Gorbachev's domestic objectives of rapid acceleration of technological and scientific progress and his foreign objective of nuclear disarmament require more cooperation and greater trust between East and West.
Does Sakharov's release signal a general amnesty for other political prisoners like Anatoly Koryagin? There are now clear signs from Moscow of more liberal attitudes toward intellectuals, writers, journalists, and cinema and theater figures. The Soviet press is now much more open in its criticism of social and economic problems. On the same day Sakharov was released, criticism of former Premier Leonid I. Brezhnev appeared in Pravda in language so plain that six or seven years ago it would have meant prosecution for anti-Soviet propaganda. Many people arrested in the 1970s and 1980s on that charge are still serving their sentences.

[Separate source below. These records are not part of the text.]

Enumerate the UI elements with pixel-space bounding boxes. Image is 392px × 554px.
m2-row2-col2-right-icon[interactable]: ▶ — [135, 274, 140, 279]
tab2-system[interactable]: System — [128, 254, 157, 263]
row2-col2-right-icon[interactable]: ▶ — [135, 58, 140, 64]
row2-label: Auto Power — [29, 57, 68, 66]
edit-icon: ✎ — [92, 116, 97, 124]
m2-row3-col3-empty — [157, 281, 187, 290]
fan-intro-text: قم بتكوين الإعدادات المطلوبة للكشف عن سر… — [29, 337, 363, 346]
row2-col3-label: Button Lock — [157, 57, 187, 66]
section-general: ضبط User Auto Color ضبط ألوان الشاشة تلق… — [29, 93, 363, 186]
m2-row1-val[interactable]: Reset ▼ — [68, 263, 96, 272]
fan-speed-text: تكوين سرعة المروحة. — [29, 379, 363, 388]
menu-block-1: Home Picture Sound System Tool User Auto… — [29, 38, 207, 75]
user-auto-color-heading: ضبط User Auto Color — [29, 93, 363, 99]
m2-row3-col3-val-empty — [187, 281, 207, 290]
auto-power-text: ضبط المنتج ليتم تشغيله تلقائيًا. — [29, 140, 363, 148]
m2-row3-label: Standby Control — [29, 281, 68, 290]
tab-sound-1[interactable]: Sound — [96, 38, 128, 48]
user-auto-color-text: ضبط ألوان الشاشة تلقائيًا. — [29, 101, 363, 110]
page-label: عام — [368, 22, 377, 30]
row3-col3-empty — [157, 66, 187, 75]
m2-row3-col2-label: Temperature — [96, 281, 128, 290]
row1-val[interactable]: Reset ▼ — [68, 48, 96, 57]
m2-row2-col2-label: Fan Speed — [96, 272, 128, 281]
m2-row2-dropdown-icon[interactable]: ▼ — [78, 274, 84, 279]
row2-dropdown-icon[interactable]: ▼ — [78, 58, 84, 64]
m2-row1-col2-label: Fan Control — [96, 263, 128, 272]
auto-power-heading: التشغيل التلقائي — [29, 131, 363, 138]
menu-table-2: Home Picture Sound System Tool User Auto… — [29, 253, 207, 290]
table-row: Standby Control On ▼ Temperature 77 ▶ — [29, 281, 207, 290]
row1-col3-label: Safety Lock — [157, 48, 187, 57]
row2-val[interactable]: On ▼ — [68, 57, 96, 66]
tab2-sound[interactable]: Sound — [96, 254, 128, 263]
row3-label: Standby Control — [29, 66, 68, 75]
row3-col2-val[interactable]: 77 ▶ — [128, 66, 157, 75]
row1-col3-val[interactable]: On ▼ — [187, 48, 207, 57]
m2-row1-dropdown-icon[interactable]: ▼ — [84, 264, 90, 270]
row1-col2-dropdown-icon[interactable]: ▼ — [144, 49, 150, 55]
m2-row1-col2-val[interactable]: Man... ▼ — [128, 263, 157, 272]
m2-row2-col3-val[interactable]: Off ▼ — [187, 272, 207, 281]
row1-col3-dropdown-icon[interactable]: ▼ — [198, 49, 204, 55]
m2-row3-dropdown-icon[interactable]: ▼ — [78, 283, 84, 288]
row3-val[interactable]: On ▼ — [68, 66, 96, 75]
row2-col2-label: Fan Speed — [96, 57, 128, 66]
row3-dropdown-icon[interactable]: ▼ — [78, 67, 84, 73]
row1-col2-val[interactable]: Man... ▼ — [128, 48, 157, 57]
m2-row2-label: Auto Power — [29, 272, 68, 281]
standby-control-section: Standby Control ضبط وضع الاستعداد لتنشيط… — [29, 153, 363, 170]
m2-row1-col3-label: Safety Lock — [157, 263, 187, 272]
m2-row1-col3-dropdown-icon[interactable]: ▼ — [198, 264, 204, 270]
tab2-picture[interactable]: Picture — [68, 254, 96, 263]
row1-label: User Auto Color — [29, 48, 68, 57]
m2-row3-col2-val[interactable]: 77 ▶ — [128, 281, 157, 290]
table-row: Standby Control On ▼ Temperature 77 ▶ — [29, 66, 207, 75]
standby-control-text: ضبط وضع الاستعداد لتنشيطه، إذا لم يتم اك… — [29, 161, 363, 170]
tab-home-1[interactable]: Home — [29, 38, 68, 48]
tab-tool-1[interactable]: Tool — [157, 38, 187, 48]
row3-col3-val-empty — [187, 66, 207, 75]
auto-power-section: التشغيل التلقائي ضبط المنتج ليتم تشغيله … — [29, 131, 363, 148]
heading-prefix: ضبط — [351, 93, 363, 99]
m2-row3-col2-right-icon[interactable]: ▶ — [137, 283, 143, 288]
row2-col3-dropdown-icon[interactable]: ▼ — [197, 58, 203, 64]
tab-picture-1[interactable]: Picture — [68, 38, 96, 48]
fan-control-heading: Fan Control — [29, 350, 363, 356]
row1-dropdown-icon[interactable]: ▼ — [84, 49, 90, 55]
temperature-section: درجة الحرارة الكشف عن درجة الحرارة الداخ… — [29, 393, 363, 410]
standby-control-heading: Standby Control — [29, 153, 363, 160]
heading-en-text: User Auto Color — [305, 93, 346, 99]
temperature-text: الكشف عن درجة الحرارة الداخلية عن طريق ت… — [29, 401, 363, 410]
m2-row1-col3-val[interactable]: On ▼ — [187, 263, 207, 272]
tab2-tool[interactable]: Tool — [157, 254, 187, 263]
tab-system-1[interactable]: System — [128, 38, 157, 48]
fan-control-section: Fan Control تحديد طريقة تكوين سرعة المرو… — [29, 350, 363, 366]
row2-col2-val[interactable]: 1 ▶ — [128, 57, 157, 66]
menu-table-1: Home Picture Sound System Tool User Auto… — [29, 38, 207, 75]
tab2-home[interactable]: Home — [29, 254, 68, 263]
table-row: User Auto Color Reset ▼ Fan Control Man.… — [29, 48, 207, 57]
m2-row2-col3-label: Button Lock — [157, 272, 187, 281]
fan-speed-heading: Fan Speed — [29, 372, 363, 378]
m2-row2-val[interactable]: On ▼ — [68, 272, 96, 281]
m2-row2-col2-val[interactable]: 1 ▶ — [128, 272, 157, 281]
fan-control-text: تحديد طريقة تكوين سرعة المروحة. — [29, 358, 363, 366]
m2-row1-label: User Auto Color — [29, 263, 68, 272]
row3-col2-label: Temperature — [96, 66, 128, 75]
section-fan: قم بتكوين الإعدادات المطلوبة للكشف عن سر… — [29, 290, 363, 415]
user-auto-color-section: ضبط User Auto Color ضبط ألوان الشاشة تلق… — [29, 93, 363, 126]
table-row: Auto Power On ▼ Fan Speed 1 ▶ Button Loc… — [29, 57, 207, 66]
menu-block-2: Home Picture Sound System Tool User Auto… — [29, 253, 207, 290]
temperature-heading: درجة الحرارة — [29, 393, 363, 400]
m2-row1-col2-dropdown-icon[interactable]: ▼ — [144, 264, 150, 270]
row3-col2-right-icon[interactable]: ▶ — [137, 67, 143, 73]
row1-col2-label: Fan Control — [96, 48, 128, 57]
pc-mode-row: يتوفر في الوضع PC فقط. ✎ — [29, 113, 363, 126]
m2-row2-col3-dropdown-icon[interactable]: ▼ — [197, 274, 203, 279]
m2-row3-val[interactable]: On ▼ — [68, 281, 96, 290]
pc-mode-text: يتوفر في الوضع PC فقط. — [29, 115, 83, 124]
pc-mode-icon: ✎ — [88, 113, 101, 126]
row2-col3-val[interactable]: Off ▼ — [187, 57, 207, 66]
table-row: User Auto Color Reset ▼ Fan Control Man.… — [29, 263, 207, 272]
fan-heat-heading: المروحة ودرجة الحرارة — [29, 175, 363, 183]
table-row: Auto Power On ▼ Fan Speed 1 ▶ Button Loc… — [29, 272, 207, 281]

Still, I do not believe that such an amnesty, or abolishment of the political articles in the Soviet Penal Code, are likely in the near future. The international campaign on behalf of prisoners of conscience must continue to grow and become better publicized.
A New Dialogue
Nevertheless, Gorbachev's personal call to Sakharov in Gorky was an important gesture. It started a dialogue between one politician and a dissident scientist. They have already found common ground in their opposition to the Strategic Defense Initiative program. If this dialogue can continue and expand to include other politicians and scientists, it could make the upcoming meetings on nuclear disarmament in Geneva more productive.